Through Dec. 31, 2017
A distribution from a qualified retirement plan, a tax-sheltered annuity plan, an eligible deferred compensation plan of a State or local government employer, or an individual retirement arrangement (IRA) generally is included in income for the year distributed.
In addition, unless an exception applies, distribution from a qualified retirement plan, before age 59 1/2 is subject to a 10 percent additional tax (the “early withdrawal tax”) on the amount includible in income.
In general, a distribution from an eligible retirement plan may be rolled over to another eligible retirement plan within 60 days, in which case the amount rolled over generally is not includible in income. The 60-day requirement can be waived by the IRS in certain situations.
There are many exceptions to the 10 percent tax; some of the exceptions include:
- Distributions made to an employee after separation from service after reaching age 55. This rule does not apply to distributions from IRAs
- Distributions which are dividends paid with respect to stock of a corporation which are described in Code Sec. 404(k)(ESOPs)

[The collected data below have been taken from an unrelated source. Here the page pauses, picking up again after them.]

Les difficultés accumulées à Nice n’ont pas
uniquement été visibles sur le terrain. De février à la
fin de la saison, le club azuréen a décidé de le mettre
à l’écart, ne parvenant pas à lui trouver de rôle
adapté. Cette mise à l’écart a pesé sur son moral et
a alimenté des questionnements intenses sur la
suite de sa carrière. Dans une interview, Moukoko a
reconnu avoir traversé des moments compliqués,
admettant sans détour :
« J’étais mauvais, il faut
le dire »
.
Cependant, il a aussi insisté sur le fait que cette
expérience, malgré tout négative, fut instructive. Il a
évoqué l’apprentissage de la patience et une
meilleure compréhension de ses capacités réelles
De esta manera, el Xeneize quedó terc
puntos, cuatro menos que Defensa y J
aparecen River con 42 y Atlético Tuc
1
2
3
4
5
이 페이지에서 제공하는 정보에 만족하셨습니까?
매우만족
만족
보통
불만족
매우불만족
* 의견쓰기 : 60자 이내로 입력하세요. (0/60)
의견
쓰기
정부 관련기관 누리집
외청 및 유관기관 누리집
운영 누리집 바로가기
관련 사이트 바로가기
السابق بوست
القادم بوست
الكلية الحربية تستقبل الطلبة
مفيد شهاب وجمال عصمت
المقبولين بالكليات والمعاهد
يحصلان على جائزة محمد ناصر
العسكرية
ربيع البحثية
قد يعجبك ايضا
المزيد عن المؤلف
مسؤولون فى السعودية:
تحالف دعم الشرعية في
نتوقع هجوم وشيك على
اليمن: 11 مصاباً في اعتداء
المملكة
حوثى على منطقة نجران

- Withdrawals from a qualified plan or IRA due to IRS levy
- Distributions made to the employee to the extent allowable as a medical expense deduction for amounts paid during the tax year for the employee’s medical care
- Distribution made to an alternate payee under a qualified domestic relations order (QDRO). This exception does not apply to IRA distribution
Effective for tax years beginning after Dec. 31, 2017
The Tax Cuts and Jobs Act provides yet another exception to the retirement plan 10 percent early withdrawal tax.
Amounts up to $100,000.00 that are used for “qualified 2016 disaster distributions” are still included in income, however, these amounts will not be subject to the 10percent additional tax on the early withdraw.

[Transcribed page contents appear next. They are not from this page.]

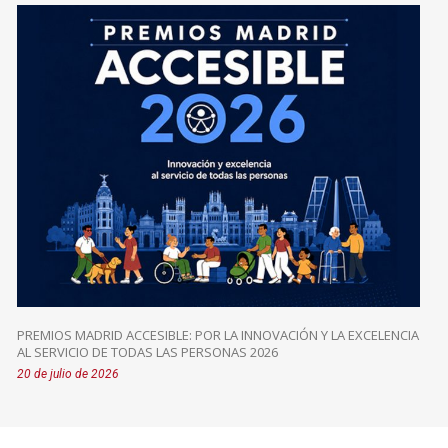
PREMIOS MADRID ACCESIBLE: POR LA INNOVACIÓN Y LA EXCELENCIA
AL SERVICIO DE TODAS LAS PERSONAS 2026
20 de julio de 2026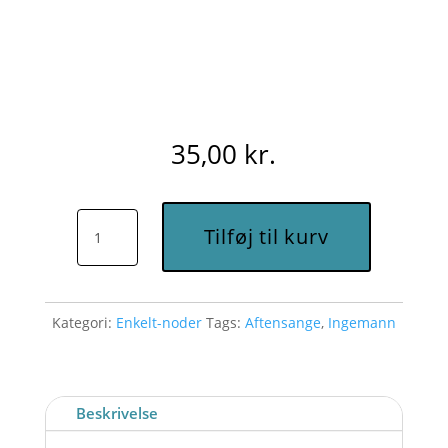
35,00
kr.
Til
Tilføj til kurv
vor
lille
gerning
Kategori:
Enkelt-noder
Tags:
Aftensange
,
Ingemann
ud
(D)
-
Node
Beskrivelse
til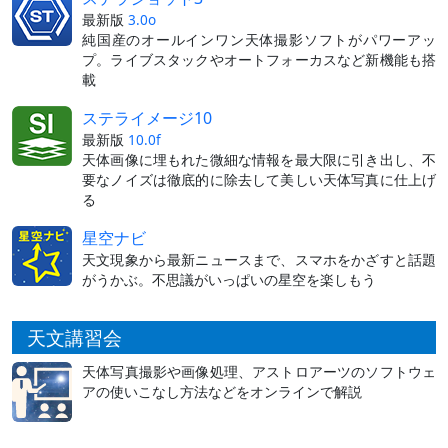
最新版
3.0o
純国産のオールインワン天体撮影ソフトがパワーアッ
プ。ライブスタックやオートフォーカスなど新機能も搭
載
ステライメージ10
最新版
10.0f
天体画像に埋もれた微細な情報を最大限に引き出し、不
要なノイズは徹底的に除去して美しい天体写真に仕上げ
る
星空ナビ
天文現象から最新ニュースまで、スマホをかざすと話題
がうかぶ。不思議がいっぱいの星空を楽しもう
天文講習会
天体写真撮影や画像処理、アストロアーツのソフトウェ
アの使いこなし方法などをオンラインで解説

These distributions are defined as distributions from an eligible retirement plan made on or after January 1, 2016, and before January 1, 2018, to an individual whose principal place of abode at any time during calendar year 2016 was located in a 2016 disaster area and who has sustained an economic loss by reason of the events that gave rise to the Presidential disaster declaration.
Income attributable to a qualified 2016 disaster distribution can, under the Act, be included in income ratably over three years and the amount of a qualified 2016 disaster distribution can be recontributed to an eligible retirement plan within three years.

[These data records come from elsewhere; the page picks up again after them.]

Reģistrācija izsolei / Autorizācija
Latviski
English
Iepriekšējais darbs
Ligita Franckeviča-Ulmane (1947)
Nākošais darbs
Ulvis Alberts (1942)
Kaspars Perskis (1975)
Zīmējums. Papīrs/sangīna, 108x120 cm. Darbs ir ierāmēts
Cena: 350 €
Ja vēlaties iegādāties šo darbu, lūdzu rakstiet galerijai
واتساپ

The Act also provides that a plan amendment made pursuant to the above disaster relief provisions may be retroactively effective if certain requirements are met, including that it be made on or before the last day of the first plan year beginning after Dec. 31, 2018.
Essentially, the act is adding another exception to the additional tax. Should you live in one of the many Federally declared disaster areas and you withdrew money from your qualified retirement fund (401(k)) you would still be taxed on the funds [you can elect to spread this over three years], but you will not be subject to the additional 10 percent tax associated with the early distributions.